Before biting into the meat of this article, I would like to mention that I may be looking at this with a bit of fanboy-ism. I want SWTOR to be a success. I also like Star Wars a lot as a genre. BioWare also makes some of my favorite titles. However, with this fanboy-ism comes a high level of expectation. Star Wars was mind-blowing when I first saw the movies. And Knights of the Old Republic and the Mass Effect games changed the way I looked at single-player RPGs. So while I may want this game to succeed, there is also an expectation level that balances everything out.

The second thing I would like to point out is that nothing I mention here is completely new to the gaming industry, nor is it new to the MMO genre. But like most games, SWTOR takes the existing mechanics and adds a twist that makes it stand out a bit. It's like taking a standard pair of jeans, adding a couple of pockets and loops, and -- bam! -- you have carpenter jeans. Sure, they're still jeans, but they are different enough to exude a unique feeling.


First, I'd like to talk about what I'm going to call the energy bar. This is the bar just below your health bar that determines the amount of points you have to spend for special attacks. The Trooper's grenade, the Inquisitor's lighting, and the Knight's leap are all examples of this. It did not occur to me until today that there is actually a uniqueness to the function of this mechanic.

As you know, there are eight classes -- four classes per faction. As far as mechanics are concerned, the four classes of one faction are mirrored in function and in role in the other faction. For instance, the Jedi Knight and Sith Warrior perform the same group role of tank or DPS, and they also share similar special attacks. The similarity also holds true in their energy bar mechanics. (Note: The information here is based on reports from PAX Prime and Jedi Immersion day and may not be exactly the same in the final release of the game.)

As I mentioned on Gamebreaker, Bounty Hunters have to vent heat in order to recharge their energy bar, just as the Sith Warrior has to attack for his bar to fill back up. The twist with SWTOR is that even though the function of the bars is essentially the same, the recharge methods are different. Consulars and Inquisitors regenerate automagically (I'm assuming based on a stat number). Sith Warriors have rage. Jedi Knights have focus, and as I mentioned, rage and focus are accumulated as the player attacks and decay when the player stops attacking. Smugglers and Agents have a Rogue-like regen. Troopers reload ammo, and Bounty Hunters vent heat. Taken individually, these mechanics are not really new, but hopefully you can see that each of these classes will have a different playstyle based on how they are able to spend and recharge the energy bar.
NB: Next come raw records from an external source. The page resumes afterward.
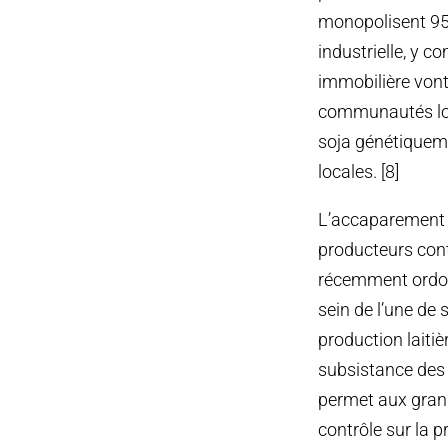
monopolisent 95% 
industrielle, y c
immobilière vont 
communautés loca
soja génétiqueme
locales. [8]
L’accaparement d
producteurs cont
récemment ordonn
sein de l’une de
production laiti
subsistance des 
permet aux grand
contrôle sur la p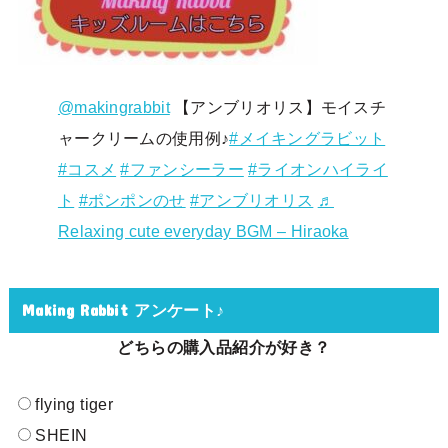
@makingrabbit
【アンブリオリス】モイスチ
ャークリームの使用例♪
#メイキングラビット
#コスメ
#ファンシーラー
#ライオンハイライ
ト
#ポンポンのせ
#アンブリオリス
♬
Relaxing cute everyday BGM – Hiraoka
Making Rabbit アンケート♪
どちらの購入品紹介が好き？
flying tiger
SHEIN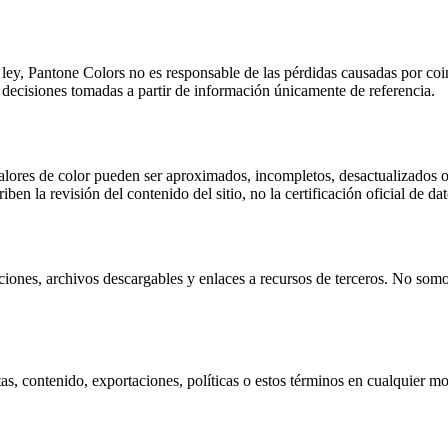
 ley, Pantone Colors no es responsable de las pérdidas causadas por coin
o decisiones tomadas a partir de información únicamente de referencia.
valores de color pueden ser aproximados, incompletos, desactualizados o 
ben la revisión del contenido del sitio, no la certificación oficial de da
ciones, archivos descargables y enlaces a recursos de terceros. No somos
s, contenido, exportaciones, políticas o estos términos en cualquier mo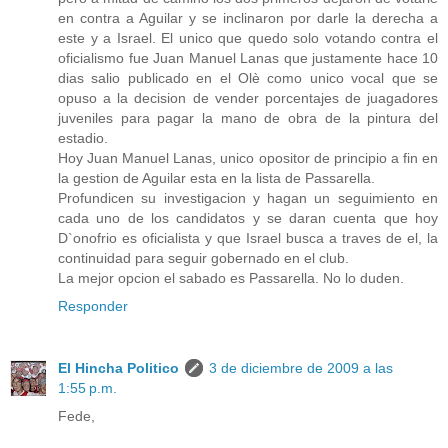
en contra a Aguilar y se inclinaron por darle la derecha a
este y a Israel. El unico que quedo solo votando contra el
oficialismo fue Juan Manuel Lanas que justamente hace 10
dias salio publicado en el Olè como unico vocal que se
opuso a la decision de vender porcentajes de juagadores
juveniles para pagar la mano de obra de la pintura del
estadio.
Hoy Juan Manuel Lanas, unico opositor de principio a fin en
la gestion de Aguilar esta en la lista de Passarella.
Profundicen su investigacion y hagan un seguimiento en
cada uno de los candidatos y se daran cuenta que hoy
D`onofrio es oficialista y que Israel busca a traves de el, la
continuidad para seguir gobernado en el club.
La mejor opcion el sabado es Passarella. No lo duden.
Responder
El Hincha Politico
3 de diciembre de 2009 a las
1:55 p.m.
Fede,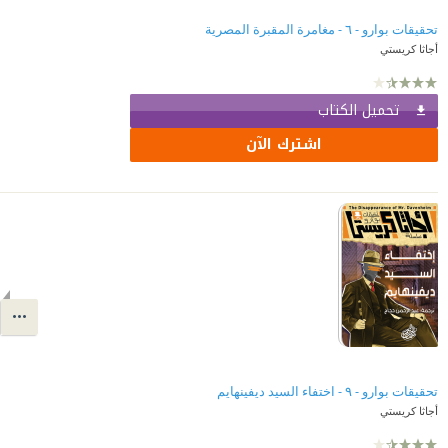
تحقيقات بوارو - ٦ - مغامرة المقبرة المصرية
أجاثا كريستي
تحميل الكتاب
اشترك الآن
تحقيقات بوارو - ٩ - اختفاء السيد ديفينهايم
أجاثا كريستي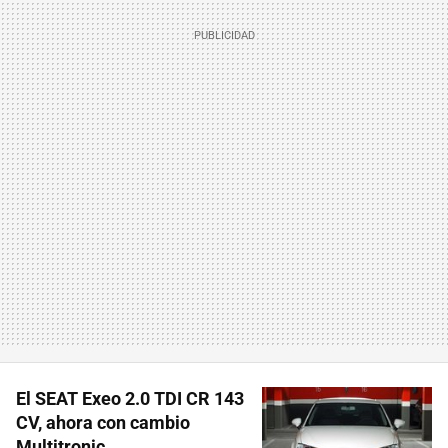
El SEAT Exeo 2.0 TDI CR 143
CV, ahora con cambio
Multitronic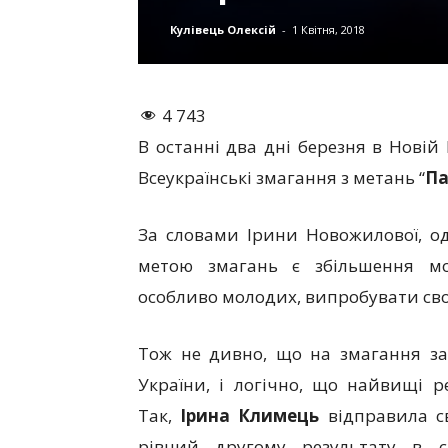
Кулівець Олексій
-
1 Квітня, 2018
4 743
В останні два дні березня в Новій
Всеукраїнські змагання з метань “
Па
За словами Ірини Новожилової, одн
метою змагань є збільшення мо
особливо молодих, випробувати сво
Тож не дивно, що на змагання зав
України, і логічно, що найвищі р
Так,
Ірина Климець
відправила с
рівний другому результату в є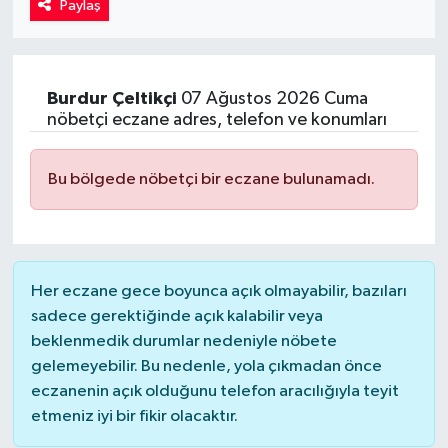
Paylaş
Kadın
Magazin
Burdur
Çeltikçi
07 Ağustos 2026 Cuma
nöbetçi eczane adres, telefon ve konumları
Yaşam
Bu bölgede nöbetçi bir eczane bulunamadı.
Her eczane gece boyunca açık olmayabilir, bazıları
sadece gerektiğinde açık kalabilir veya
beklenmedik durumlar nedeniyle nöbete
gelemeyebilir. Bu nedenle, yola çıkmadan önce
eczanenin açık olduğunu telefon aracılığıyla teyit
etmeniz iyi bir fikir olacaktır.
This is probably the most unique system in SWTOR. I can understand why Smuggler was the first class BioWare released for gameplay. The cover system is a defense buff like you would see in most MMOs, but it's unique because it invites new strategies into gameplay. A player has to think about location and line of sight while determining where to provide DPS cover fire or stealthy healing.

On the opposing side, there are anti-cover mechanics. We know that the Trooper has a grenade that will pop an Agent or Smuggler-spec'd NPC out of cover -- a debuff, if you will. Granted, debuffs are not new, but like he does with the defensive side of the mechanic, the player has to think about location as well as timing for the offensive debuff. This is also a buff that you can actually see an opponent perform. Most of the time, the player would have to look at a hot bar or watch for some unrelated particle effect. to know when a specific buff is being performed. I hope all the buffs, debuffs, heals, and other special attacks are as visually unique, so that I am looking at the action on the screen and not staring at a bunch of bars moving up and down with little flashing icons.


I am going to mention this only briefly here, but I did go into more detail in a previous issue of the Hyperspace Beacon. Like it or hate it, the Crew Skills system is unique to The Old Republic. I cannot think of a game that handles crafting the same way. There are comparisons you can make: missions are similar to resource harvesters, and crew crafting is like factories. However, the system as a whole is very unique in its perspective, and therefore, the strategies players will have to take will differ from those in other MMOs.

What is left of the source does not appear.